* **REQUIREMENT**:
Exactly as they appear, restate the lines of the material, from the first through the one containing "సన్నిధి స్తంభ మూల భూతల భూషణం".

-- -- --

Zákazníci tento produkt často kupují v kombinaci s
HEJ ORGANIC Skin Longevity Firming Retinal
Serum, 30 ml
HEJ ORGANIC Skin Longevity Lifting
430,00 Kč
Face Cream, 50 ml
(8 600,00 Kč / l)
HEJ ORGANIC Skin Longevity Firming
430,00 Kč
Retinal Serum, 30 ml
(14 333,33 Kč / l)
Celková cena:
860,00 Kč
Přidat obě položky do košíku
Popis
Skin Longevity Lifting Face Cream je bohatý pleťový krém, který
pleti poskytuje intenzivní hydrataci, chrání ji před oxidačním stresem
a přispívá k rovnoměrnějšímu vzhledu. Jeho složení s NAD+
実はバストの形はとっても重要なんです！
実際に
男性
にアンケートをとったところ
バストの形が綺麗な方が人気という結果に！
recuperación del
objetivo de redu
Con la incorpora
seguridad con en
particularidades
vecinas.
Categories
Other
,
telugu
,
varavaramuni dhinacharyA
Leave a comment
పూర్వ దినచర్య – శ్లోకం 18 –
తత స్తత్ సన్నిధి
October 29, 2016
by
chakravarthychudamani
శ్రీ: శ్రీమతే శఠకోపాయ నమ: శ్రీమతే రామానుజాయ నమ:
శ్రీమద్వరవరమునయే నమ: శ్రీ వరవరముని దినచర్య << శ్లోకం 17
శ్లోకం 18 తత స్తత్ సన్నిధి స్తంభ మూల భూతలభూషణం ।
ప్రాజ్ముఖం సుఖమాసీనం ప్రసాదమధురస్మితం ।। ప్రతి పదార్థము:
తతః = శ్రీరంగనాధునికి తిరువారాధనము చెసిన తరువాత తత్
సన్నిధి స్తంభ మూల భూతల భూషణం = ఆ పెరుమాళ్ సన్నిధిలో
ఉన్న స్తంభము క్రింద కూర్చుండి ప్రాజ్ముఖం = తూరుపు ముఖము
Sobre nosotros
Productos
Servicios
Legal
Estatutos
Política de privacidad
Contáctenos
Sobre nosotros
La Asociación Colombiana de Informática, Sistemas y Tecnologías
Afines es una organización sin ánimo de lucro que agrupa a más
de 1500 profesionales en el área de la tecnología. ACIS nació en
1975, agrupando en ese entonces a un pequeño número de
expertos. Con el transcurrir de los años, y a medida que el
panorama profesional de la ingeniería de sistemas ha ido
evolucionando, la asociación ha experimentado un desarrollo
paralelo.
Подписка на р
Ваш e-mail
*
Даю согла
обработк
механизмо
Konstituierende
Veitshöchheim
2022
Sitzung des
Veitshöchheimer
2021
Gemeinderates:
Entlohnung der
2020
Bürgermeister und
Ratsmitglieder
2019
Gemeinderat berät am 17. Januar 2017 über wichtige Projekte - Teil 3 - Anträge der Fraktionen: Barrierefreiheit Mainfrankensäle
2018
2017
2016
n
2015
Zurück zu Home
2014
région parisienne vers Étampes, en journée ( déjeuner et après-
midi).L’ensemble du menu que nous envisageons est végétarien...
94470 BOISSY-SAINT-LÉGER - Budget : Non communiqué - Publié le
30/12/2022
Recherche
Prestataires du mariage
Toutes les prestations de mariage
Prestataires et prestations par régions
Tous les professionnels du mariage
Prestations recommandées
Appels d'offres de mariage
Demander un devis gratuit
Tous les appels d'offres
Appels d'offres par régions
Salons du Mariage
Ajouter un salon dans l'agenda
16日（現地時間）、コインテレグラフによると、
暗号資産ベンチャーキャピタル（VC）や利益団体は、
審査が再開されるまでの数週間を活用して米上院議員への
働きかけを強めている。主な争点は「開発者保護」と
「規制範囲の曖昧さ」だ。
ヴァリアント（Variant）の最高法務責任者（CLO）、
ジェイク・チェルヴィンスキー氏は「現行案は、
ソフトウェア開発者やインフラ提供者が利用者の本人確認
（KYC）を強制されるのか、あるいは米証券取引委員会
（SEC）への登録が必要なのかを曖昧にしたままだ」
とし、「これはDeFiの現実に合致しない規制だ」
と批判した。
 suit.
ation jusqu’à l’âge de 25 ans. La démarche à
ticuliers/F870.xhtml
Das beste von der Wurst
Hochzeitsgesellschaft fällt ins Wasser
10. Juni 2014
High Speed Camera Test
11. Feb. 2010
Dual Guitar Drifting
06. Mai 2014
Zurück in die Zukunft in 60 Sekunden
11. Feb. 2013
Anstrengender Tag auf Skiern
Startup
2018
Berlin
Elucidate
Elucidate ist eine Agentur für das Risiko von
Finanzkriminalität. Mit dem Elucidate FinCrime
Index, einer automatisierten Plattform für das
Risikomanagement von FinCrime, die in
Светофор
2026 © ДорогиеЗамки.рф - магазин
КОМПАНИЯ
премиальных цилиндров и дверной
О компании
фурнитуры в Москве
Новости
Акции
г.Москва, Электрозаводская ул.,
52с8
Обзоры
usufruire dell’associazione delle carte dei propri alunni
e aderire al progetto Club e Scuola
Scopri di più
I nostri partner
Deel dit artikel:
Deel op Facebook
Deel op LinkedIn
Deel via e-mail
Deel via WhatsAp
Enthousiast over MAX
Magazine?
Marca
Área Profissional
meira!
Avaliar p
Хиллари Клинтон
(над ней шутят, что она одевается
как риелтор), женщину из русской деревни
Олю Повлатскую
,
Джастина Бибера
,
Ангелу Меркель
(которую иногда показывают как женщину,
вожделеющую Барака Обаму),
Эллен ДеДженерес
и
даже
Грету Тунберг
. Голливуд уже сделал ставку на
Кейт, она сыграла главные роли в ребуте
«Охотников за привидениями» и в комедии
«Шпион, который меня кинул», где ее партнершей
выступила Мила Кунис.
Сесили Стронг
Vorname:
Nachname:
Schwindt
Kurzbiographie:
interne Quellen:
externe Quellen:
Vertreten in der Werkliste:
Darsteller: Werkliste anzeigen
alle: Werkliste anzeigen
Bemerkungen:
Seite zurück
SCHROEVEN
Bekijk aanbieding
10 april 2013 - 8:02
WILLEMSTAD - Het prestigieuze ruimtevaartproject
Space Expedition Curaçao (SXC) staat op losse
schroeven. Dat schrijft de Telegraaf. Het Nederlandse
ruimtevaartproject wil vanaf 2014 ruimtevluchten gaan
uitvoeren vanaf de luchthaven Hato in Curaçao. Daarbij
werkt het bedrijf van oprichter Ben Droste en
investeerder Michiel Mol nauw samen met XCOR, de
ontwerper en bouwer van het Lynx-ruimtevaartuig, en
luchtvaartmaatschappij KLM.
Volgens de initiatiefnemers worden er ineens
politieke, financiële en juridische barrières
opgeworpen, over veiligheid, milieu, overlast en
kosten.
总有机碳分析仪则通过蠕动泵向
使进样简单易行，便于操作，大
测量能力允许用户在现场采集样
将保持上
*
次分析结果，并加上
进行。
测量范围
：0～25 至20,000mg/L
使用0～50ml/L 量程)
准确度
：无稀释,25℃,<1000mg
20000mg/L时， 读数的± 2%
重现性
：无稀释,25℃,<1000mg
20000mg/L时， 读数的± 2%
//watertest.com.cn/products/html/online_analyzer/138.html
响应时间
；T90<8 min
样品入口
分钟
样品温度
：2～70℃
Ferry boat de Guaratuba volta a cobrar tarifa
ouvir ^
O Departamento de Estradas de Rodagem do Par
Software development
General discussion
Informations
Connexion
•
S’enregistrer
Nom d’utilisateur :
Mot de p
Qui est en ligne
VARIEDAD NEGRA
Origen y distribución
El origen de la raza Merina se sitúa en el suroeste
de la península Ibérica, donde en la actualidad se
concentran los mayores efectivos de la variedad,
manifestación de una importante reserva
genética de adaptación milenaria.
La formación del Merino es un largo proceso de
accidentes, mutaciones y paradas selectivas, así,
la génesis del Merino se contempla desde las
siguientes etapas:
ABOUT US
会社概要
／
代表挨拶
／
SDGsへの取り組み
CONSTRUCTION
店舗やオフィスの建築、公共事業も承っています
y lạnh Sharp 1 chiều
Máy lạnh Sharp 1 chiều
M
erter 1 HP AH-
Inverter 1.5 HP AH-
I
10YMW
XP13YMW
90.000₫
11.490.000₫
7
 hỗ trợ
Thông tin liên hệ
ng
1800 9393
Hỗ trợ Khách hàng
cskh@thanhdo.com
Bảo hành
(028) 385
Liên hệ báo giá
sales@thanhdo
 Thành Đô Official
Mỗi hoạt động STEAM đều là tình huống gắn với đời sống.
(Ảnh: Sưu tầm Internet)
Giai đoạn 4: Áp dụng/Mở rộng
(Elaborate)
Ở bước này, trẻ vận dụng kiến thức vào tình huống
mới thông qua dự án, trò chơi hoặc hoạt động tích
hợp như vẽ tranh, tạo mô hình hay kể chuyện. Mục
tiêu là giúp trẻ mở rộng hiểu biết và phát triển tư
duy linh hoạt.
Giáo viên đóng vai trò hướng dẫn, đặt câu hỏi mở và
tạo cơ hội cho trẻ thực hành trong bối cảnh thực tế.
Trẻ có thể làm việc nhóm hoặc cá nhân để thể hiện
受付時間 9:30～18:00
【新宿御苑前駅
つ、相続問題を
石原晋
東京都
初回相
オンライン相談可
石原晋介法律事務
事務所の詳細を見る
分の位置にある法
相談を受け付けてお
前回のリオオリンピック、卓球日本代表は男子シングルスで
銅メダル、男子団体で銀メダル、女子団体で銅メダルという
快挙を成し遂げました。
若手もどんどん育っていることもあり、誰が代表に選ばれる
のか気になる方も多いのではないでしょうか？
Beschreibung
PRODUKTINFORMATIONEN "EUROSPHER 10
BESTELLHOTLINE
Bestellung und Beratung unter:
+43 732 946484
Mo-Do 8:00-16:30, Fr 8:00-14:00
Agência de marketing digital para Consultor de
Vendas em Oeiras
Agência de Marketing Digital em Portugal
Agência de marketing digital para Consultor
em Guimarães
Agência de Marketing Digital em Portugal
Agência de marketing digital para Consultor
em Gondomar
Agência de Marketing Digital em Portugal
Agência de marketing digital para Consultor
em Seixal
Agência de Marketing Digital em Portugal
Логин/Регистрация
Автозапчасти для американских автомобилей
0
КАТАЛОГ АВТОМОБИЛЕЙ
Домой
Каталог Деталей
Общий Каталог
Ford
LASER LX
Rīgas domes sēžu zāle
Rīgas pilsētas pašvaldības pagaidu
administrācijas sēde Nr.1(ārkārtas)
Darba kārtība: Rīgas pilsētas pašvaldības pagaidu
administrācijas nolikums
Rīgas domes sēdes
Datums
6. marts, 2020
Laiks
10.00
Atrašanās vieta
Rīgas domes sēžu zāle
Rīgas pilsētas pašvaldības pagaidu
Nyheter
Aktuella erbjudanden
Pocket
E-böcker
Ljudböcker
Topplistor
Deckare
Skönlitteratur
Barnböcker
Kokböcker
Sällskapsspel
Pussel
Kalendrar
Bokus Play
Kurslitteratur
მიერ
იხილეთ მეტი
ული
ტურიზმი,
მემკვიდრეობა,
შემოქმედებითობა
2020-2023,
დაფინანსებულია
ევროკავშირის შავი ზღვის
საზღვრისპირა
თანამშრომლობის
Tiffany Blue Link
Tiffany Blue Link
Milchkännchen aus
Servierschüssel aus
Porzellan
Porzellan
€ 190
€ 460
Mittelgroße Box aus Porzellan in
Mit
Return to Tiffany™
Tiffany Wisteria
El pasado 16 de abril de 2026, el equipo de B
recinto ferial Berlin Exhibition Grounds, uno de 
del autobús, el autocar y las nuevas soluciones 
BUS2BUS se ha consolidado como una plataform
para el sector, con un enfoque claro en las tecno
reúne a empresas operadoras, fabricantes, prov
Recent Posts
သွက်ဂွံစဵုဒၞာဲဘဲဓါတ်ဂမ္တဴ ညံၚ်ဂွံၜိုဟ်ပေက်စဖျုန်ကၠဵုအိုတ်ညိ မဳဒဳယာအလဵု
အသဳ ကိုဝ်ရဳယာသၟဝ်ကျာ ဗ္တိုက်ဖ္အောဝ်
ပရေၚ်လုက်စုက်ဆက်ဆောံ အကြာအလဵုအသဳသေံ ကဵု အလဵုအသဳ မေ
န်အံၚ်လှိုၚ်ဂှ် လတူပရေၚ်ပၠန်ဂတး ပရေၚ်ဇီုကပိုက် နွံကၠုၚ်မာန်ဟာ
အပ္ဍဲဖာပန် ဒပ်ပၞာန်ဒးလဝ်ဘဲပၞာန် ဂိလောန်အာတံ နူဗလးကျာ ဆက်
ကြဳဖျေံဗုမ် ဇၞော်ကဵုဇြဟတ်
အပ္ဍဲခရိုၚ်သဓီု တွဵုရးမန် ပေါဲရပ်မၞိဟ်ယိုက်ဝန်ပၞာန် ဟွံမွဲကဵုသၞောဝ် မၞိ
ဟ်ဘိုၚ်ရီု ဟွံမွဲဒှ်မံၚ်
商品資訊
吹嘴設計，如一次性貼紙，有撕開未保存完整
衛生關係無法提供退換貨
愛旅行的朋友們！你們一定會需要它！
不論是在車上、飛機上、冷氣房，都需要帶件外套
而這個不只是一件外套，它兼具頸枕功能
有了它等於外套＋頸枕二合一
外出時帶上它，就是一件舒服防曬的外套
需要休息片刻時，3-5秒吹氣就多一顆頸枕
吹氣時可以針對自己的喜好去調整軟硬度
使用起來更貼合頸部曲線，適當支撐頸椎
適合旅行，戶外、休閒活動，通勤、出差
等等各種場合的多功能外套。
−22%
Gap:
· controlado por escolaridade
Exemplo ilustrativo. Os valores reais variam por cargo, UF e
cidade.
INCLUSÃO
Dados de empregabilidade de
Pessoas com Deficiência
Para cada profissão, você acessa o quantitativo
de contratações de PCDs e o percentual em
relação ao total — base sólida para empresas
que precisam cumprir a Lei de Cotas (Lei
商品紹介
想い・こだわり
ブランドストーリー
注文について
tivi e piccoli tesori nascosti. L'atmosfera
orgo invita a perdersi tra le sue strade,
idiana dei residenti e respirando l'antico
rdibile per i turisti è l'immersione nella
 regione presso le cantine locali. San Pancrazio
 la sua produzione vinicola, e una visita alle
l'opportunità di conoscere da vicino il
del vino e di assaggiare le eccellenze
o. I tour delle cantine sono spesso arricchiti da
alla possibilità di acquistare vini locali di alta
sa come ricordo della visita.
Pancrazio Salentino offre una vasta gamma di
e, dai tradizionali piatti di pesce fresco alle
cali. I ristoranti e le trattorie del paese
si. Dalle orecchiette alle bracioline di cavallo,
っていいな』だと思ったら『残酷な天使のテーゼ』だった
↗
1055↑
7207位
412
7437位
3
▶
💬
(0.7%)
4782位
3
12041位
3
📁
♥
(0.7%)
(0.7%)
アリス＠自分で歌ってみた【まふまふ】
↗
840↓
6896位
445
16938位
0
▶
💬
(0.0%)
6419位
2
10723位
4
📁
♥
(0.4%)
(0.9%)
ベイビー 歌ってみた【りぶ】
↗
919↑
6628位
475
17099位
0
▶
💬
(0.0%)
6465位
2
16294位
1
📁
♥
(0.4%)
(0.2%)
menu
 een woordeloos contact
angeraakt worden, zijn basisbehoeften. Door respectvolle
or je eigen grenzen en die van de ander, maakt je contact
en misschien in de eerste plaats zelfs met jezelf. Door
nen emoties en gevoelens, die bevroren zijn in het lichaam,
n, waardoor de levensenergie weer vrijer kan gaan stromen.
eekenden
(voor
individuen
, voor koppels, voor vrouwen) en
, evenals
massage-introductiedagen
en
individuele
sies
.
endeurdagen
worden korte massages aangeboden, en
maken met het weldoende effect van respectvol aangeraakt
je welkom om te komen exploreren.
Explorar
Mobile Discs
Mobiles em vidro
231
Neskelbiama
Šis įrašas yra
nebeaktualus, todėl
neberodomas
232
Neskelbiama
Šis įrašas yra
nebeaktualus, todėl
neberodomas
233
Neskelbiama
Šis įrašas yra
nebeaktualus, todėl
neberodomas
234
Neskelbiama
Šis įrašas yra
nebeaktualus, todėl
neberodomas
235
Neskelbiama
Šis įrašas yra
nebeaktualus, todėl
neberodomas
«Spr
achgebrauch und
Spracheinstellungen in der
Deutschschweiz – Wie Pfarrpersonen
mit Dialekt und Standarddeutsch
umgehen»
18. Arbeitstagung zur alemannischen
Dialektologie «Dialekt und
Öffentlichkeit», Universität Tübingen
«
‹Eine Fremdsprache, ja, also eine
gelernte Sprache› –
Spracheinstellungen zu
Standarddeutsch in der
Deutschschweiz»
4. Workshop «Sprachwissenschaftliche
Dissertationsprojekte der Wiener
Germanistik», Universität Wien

-- -- --

* **SOLUTION FOR THIS EXERCISE**:
Zákazníci tento produkt často kupují v kombinaci s
HEJ ORGANIC Skin Longevity Firming Retinal
Serum, 30 ml
HEJ ORGANIC Skin Longevity Lifting
430,00 Kč
Face Cream, 50 ml
(8 600,00 Kč / l)
HEJ ORGANIC Skin Longevity Firming
430,00 Kč
Retinal Serum, 30 ml
(14 333,33 Kč / l)
Celková cena:
860,00 Kč
Přidat obě položky do košíku
Popis
Skin Longevity Lifting Face Cream je bohatý pleťový krém, který
pleti poskytuje intenzivní hydrataci, chrání ji před oxidačním stresem
a přispívá k rovnoměrnějšímu vzhledu. Jeho složení s NAD+
実はバストの形はとっても重要なんです！
実際に
男性
にアンケートをとったところ
バストの形が綺麗な方が人気という結果に！
recuperación del
objetivo de redu
Con la incorpora
seguridad con en
particularidades
vecinas.
Categories
Other
,
telugu
,
varavaramuni dhinacharyA
Leave a comment
పూర్వ దినచర్య – శ్లోకం 18 –
తత స్తత్ సన్నిధి
October 29, 2016
by
chakravarthychudamani
శ్రీ: శ్రీమతే శఠకోపాయ నమ: శ్రీమతే రామానుజాయ నమ:
శ్రీమద్వరవరమునయే నమ: శ్రీ వరవరముని దినచర్య << శ్లోకం 17
శ్లోకం 18 తత స్తత్ సన్నిధి స్తంభ మూల భూతలభూషణం ।
ప్రాజ్ముఖం సుఖమాసీనం ప్రసాదమధురస్మితం ।। ప్రతి పదార్థము:
తతః = శ్రీరంగనాధునికి తిరువారాధనము చెసిన తరువాత తత్
సన్నిధి స్తంభ మూల భూతల భూషణం = ఆ పెరుమాళ్ సన్నిధిలో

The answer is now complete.